City of St. John’s

City of St. John’s

Municipal Election 2025

What are you voting for in the municipal election?


If you live in St. John’s (before September 2, 2025), you can vote in the City of St. John’s Municipal Election.

Use this page to find who is eligible to vote, links to register to vote and how to find your ward.



Voter Information

Who is running? Find the candidates here

Who Votes: All eligible NL residents

  • Canadian citizen
  • 18 years or older on the day of the election
  • Residents of St. John’s for 30+ days before election day

How to Vote

Ways to Vote:

  • Vote by Mail: Vote-by-mail kits (registration required)
  • Wait until Election Day on October 2, 2025 and vote in-person


Why your vote matters

These decisions shape your daily life: snow clearing, local roads, garbage and recycling, water, parks, transit, permits, and by-laws.




What are you voting for?

  • City Council is the group that makes local rules and decisions for St. John’s.
  • It’s the City’s main governing and law-making body. 
  • St. John’s City Council has 11 members:
    • the Mayor,
    • Deputy Mayor,
    • 5 Ward Councillors (each speaks for a specific area of the city), and
    • 4 Councillors-at-Large (speak for the whole city)
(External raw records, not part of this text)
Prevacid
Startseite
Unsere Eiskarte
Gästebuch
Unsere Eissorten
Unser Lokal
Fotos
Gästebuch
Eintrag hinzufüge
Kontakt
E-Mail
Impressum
City staff run day-to-day services (snow clearing, water, permits, parks, etc.) through different departments, guided by the decisions Council makes.

  • Makes local rules called by-laws (for things like parking, property standards, heritage, etc.). 
  • Approves the City budget (how money is raised and spent). 
  • Sets policies and directions for city services (roads, snow, parks, development, transit)
  • Mayor (citywide)
  • Ward Councillors (your specific area of the city)
  • Councillors-at-Large who represent the whole city

Your choices help decide how local services are run and which local rules get passed over the next four years. 
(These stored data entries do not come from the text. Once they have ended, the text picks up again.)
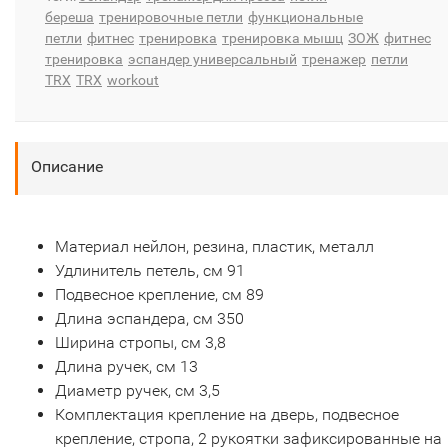
береша
тренировочные петли
функциональные
петли
фитнес
тренировка
тренировка мышц
ЗОЖ
фитнес
тренировка
эспандер универсальный
тренажер
петли
TRX
TRX
workout
Описание
Материал нейлон, резина, пластик, металл
Удлинитель петель, см 91
Подвесное крепление, см 89
Длина эспандера, см 350
Ширина стропы, см 3,8
Длина ручек, см 13
Диаметр ручек, см 3,5
Комплектация крепление на дверь, подвесное
крепление, стропа, 2 рукоятки зафиксированные на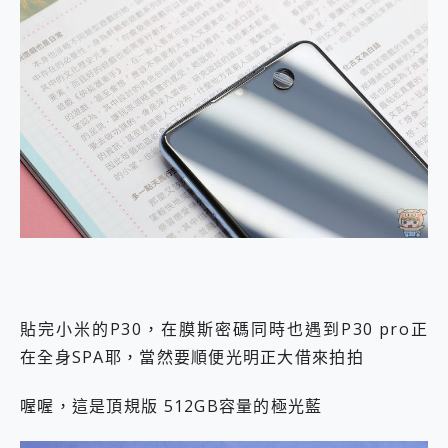
貼完小米的P30，在膜斯密碼同時也遇到P30 pro正
在全身SPA耶，當然要順便光明正大借來拍拍
喔喔，這是頂規版 512GB容量的極光藍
Municipal elections are candidate based. There are no parties in this election (no liberal vs. conservative vs. new democrats vs. green, etc.)

  • Ward: your area of the city for voting.
  • Councillor: the person elected to speak and vote for your ward or the whole city.
  • Councillor-at-Large: represents all residents citywide. 
  • By-law: a local rule made by Council. 
  • Policy/Resolution: a decision or direction Council votes on in a meeting.